The UK tax system is complex and ever-changing. It therefore, stands to reason that having a good idea of the taxes that may fall upon you is a wise idea to ensure your financial security. We know that tax is one of the areas many of us struggle to understand and so we have prepared a brief explanation of how this certainty in life may affect you.

Knowledge is power.

When it comes to taxes, knowing the basic information about the different areas which affect you will ensure you are not only contributing fairly to the tax system but also protect your finances in the best way possible. Increasingly, the responsibility lies with the individual to ensure they are abiding correctly by tax requirements – meaning no longer can we rely upon this to be arranged for us.

Knowing where to begin can be tricky. That’s why we have explained some of the most common areas of tax confusion and how you can avoid being caught out.


Your annual income is the biggest and most common area of your financial affairs to be taxed. As an employee, or as a business owner, your personal income will be taxed at a rate to contribute to the UK economy. Whilst it’s easy to see this as losing your hard-earned money, taxation is both necessary and inevitable for a healthy society.

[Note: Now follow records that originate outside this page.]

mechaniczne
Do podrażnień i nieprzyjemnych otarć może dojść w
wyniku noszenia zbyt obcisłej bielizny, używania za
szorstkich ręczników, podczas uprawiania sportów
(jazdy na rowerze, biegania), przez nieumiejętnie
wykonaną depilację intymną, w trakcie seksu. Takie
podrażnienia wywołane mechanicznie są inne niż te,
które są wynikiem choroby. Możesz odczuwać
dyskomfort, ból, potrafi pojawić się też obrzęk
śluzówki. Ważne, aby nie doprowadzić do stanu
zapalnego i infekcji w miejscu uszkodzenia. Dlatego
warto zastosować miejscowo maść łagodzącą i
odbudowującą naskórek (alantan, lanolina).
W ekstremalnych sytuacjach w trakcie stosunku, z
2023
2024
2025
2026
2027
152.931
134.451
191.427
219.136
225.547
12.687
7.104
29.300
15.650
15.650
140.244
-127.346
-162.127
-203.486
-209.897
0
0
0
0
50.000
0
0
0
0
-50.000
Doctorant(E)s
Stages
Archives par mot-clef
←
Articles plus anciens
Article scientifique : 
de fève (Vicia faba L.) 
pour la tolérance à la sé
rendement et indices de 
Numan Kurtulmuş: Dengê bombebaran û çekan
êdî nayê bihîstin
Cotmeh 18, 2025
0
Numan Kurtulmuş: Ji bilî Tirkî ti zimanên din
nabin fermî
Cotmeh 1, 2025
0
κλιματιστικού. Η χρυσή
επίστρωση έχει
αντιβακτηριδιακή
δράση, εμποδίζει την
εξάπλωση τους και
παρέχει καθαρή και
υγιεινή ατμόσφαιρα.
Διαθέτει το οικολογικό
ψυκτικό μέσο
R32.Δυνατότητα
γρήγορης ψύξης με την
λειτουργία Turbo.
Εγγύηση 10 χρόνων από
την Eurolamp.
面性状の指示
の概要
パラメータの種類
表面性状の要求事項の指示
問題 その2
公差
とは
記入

In most cases, we contribute from our salary is straight forward. However, if you earn a yearly income over £150,000, then this is where the complications can come in.  If you earn more than this threshold then you can expect to see your tax rate jump to 45%.  Your personal tax-free allowance is currently £11,000, can also be reduced by £1 for every £2 you earn over £100,000 – which effectively means you’re paying a marginal tax rate of 60%. Being aware of these rules can mean it makes sense to try to reduce your income below the thresholds. This can be done changing your income stream to a non-taxable channel – for instance by deferring your earnings, moving income to a legal spouse or making charity payments instead.

Salary sacrifice in exchange for less tax.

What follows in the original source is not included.